Assessment of Dosing and Patient Factors on the Efficacy of Warfarin Following Total Joint Replacement
Ryan Murphy 1, Annamarie Stehli 2, Hiep Nguyen 3, Szu-Yun Leu 2, 5, Danh V Nguyen 2, 4, Ran Schwarzkopf *, 1
Identifiers and Pagination:Year: 2015
First Page: 129
Last Page: 138
Publisher ID: TOORTHJ-9-129
Article History:Received Date: 15/12/2014
Revision Received Date: 19/2/2015
Acceptance Date: 28/2/2015
Electronic publication date: 15/5/2015
Collection year: 2015
open-access license: This is an open access article licensed under the terms of the Creative Commons Attribution Non-Commercial License (http://creativecommons.org/licenses/by-nc/3.0/) which permits unrestricted, non-commercial use, distribution and reproduction in any medium, provided the work is properly cited.

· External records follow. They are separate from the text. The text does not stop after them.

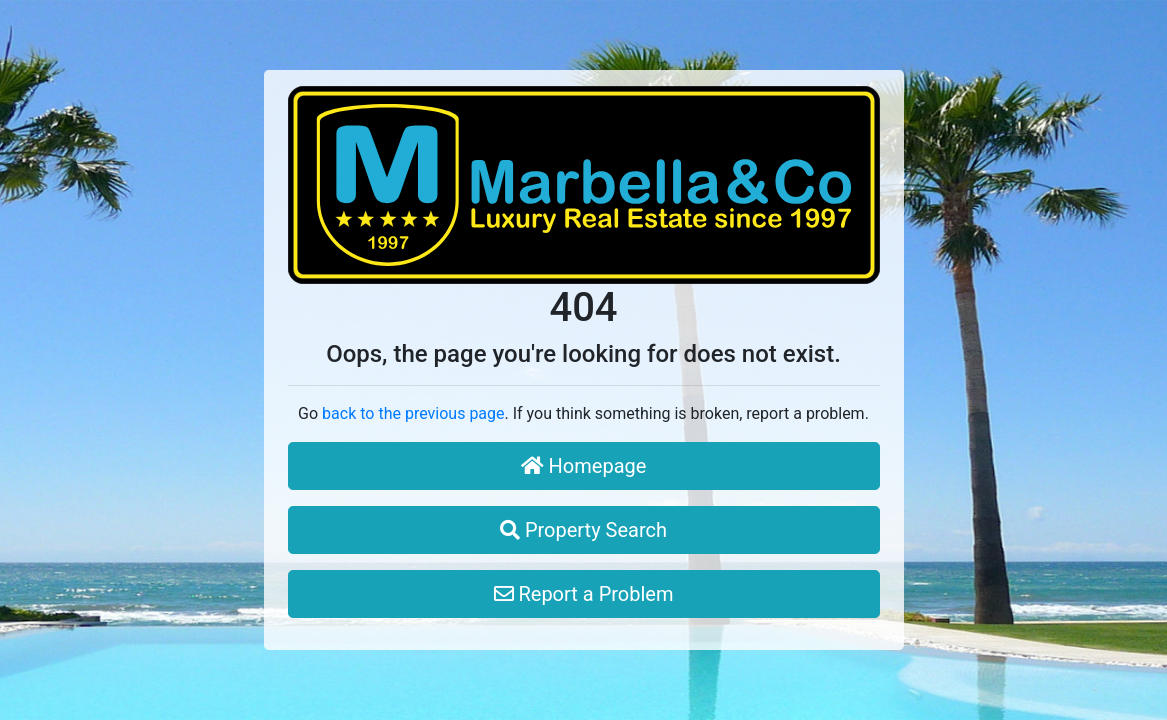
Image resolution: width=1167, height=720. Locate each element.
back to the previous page (413, 413)
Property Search (583, 530)
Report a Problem (584, 594)
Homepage (584, 466)
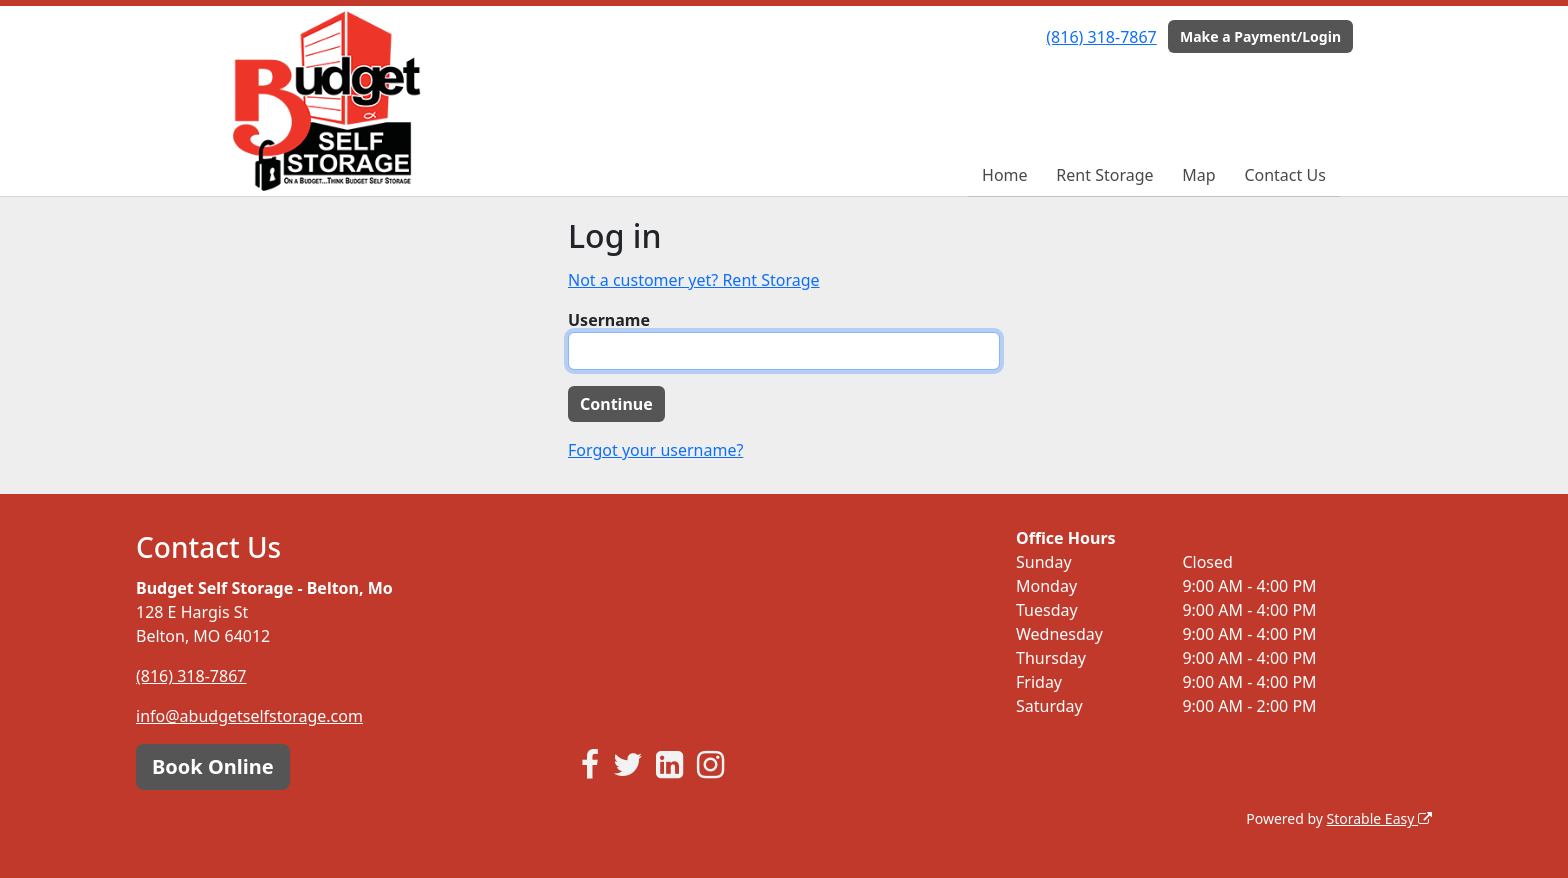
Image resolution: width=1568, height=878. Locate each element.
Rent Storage (1104, 175)
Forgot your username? (655, 450)
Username (609, 320)
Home (1005, 175)
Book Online (213, 766)
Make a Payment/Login (1260, 36)
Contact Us (1284, 175)
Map (1198, 175)
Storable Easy (1379, 818)
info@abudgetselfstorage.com (249, 716)
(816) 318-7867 (1101, 37)
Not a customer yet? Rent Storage (694, 280)
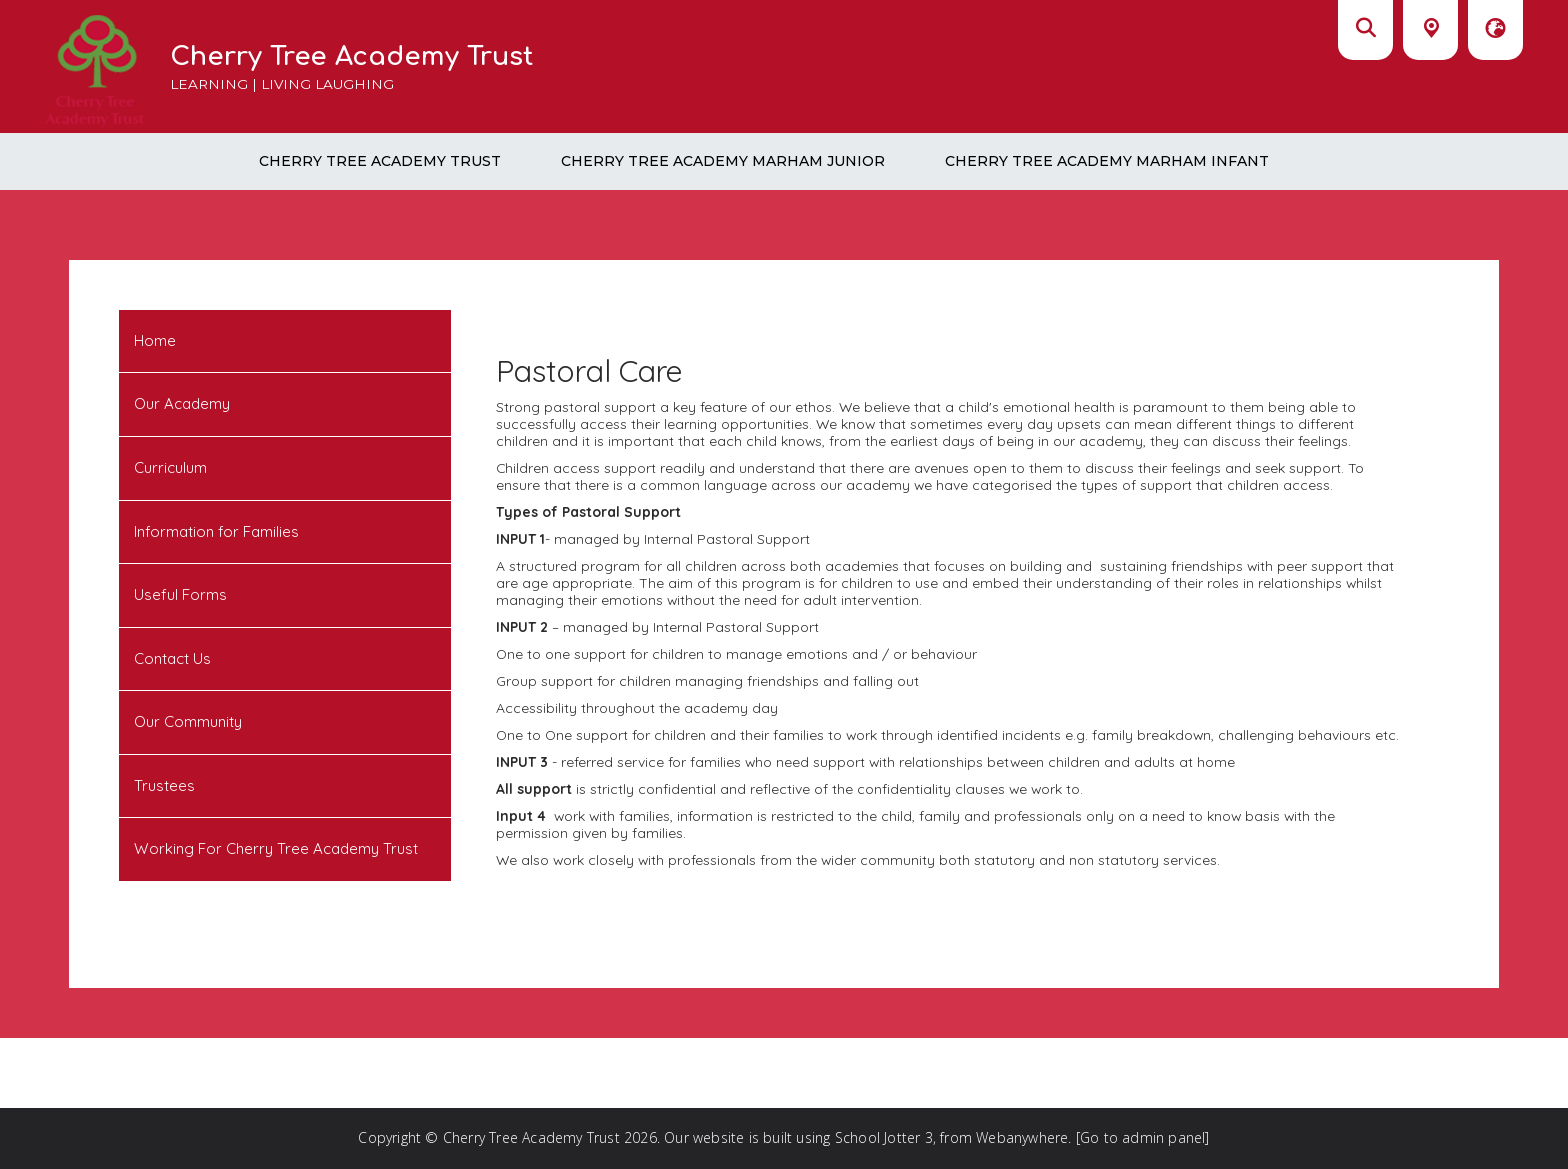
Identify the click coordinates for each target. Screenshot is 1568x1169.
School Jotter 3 (884, 1137)
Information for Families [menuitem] (216, 531)
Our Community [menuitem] (188, 721)
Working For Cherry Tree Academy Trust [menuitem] (276, 848)
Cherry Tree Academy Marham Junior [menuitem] (723, 161)
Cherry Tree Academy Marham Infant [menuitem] (1107, 161)
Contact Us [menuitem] (172, 658)
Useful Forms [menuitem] (180, 594)
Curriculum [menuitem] (170, 467)
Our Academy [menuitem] (182, 403)
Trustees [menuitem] (164, 785)
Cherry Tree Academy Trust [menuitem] (380, 161)
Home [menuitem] (155, 340)
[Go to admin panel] (1143, 1137)
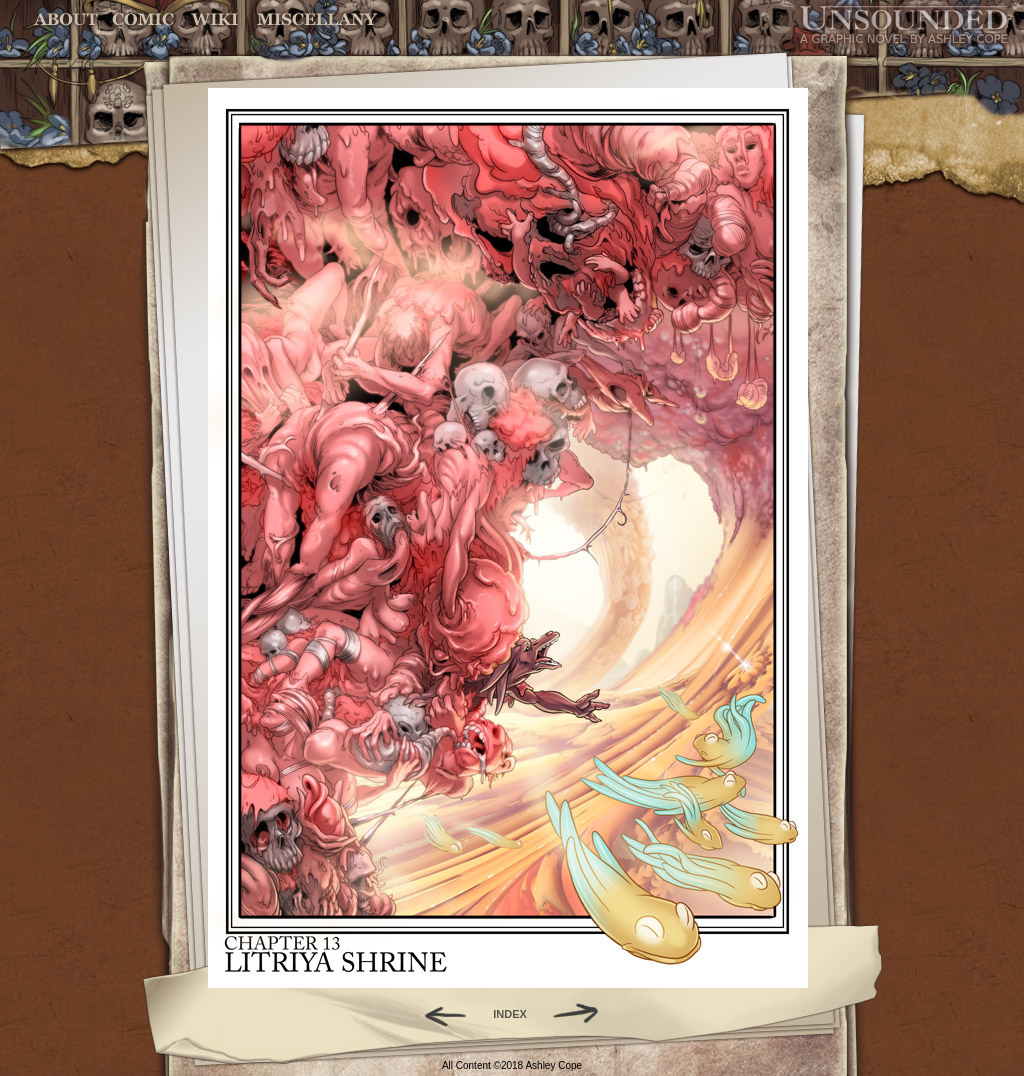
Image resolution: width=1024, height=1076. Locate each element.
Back (437, 1014)
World (215, 19)
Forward (582, 1014)
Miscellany (317, 19)
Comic (143, 19)
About (67, 19)
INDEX (510, 1014)
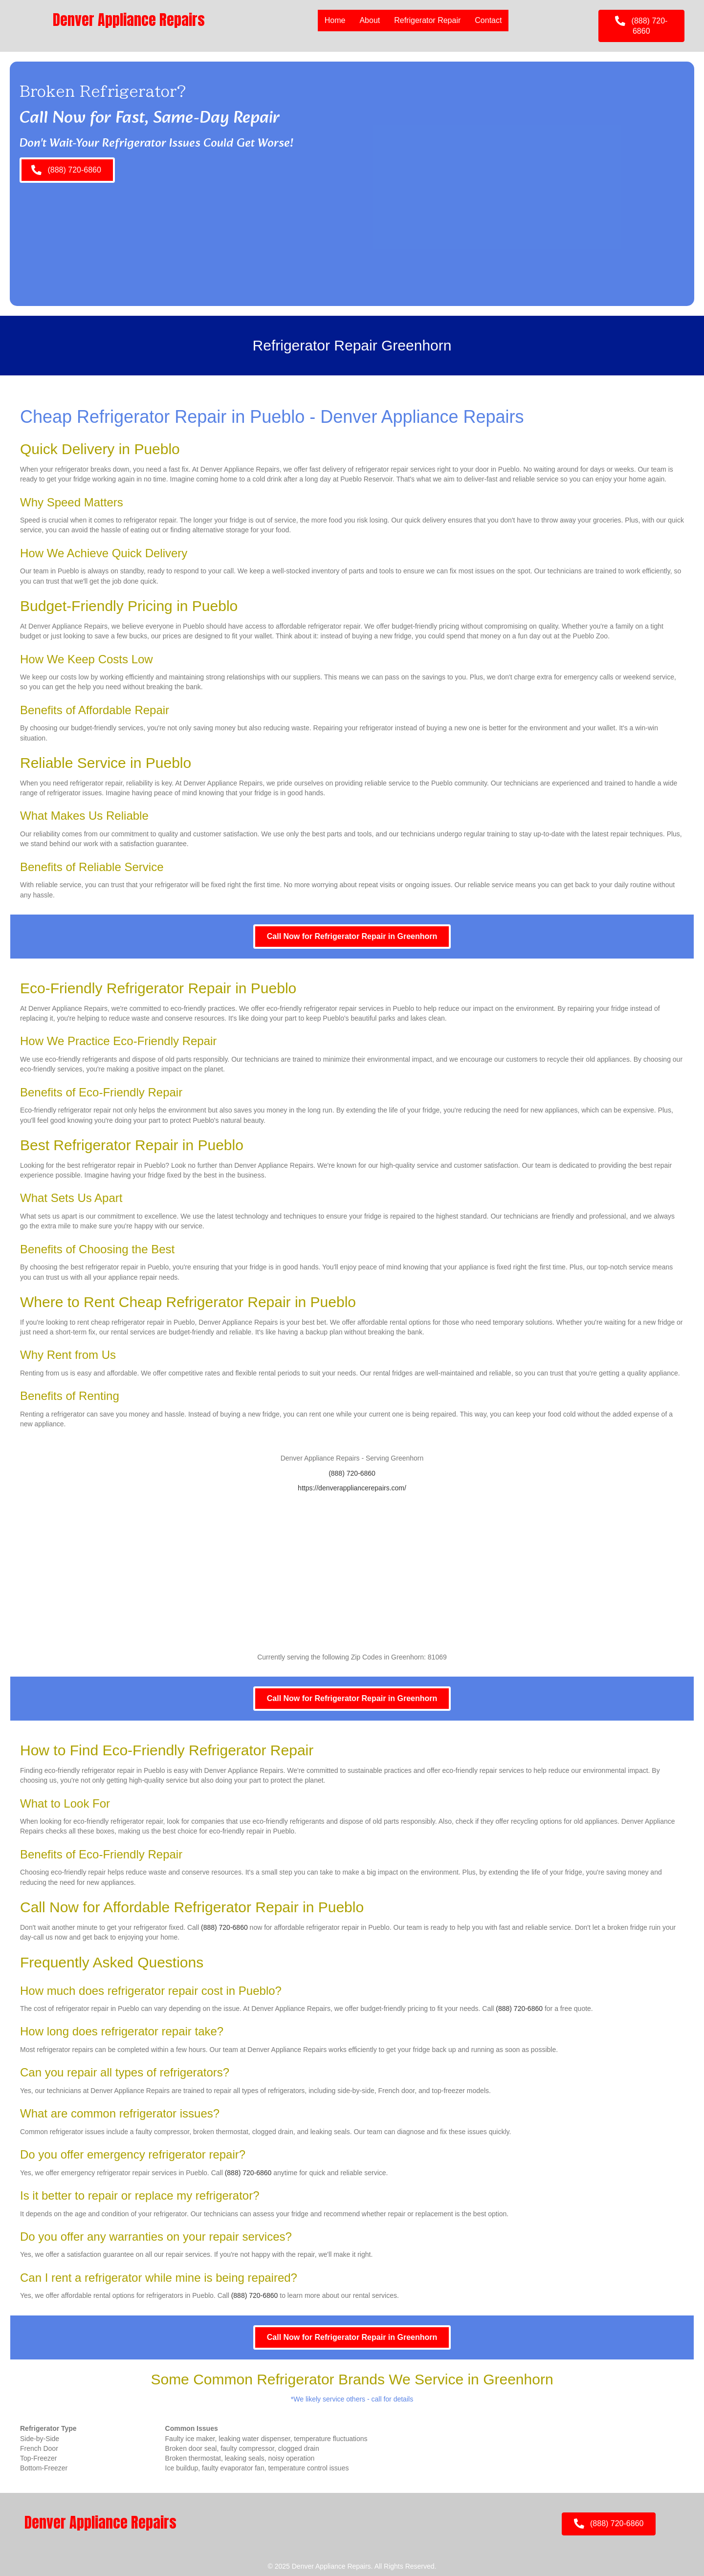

The purpose of this study was to determine the percentage of patients discharged with a subtherapeutic INR <1.8 using our institutions inpatient warfarin dosing nomogram following total joint arthroplasty (TJA). We examined predisposing risk factors for a subtherapeutic discharge (INR <1.8), including increased body weight, age, gender, end stage renal disease (ESRD), smoking, and peri-operative transfusion.
Chart review identified 249 patients for study inclusion. Logistic regression (LR) was used to identify associated risk factors for a subtherapeutic INR (<1.8) on day of discharge.
The majority of patients (58.6%, 146 of 249) following TJA surgery were found to have a subtherapeutic INR level (INR<1.8) at discharge (mean length of stay 2.6 days). Multivariate LR analysis found that weight greater than 180 lbs. (OR 2.08, CI 1.09, 3.98, P=0.027) was found to increase the odds of a subtherapeutic INR on day of discharge. Our results were not significant for weight 20% beyond ideal body weight, age (>65y), gender, peri-operative transfusion, smoking, ESRD or autoimmune disease.
A patient’s body weight influences response to warfarin following TJA. An inpatient warfarin dosing nomogram that takes into account a patient’s weight should be used to reduce the risk of subtherapeutic INR levels in obese TJA patients.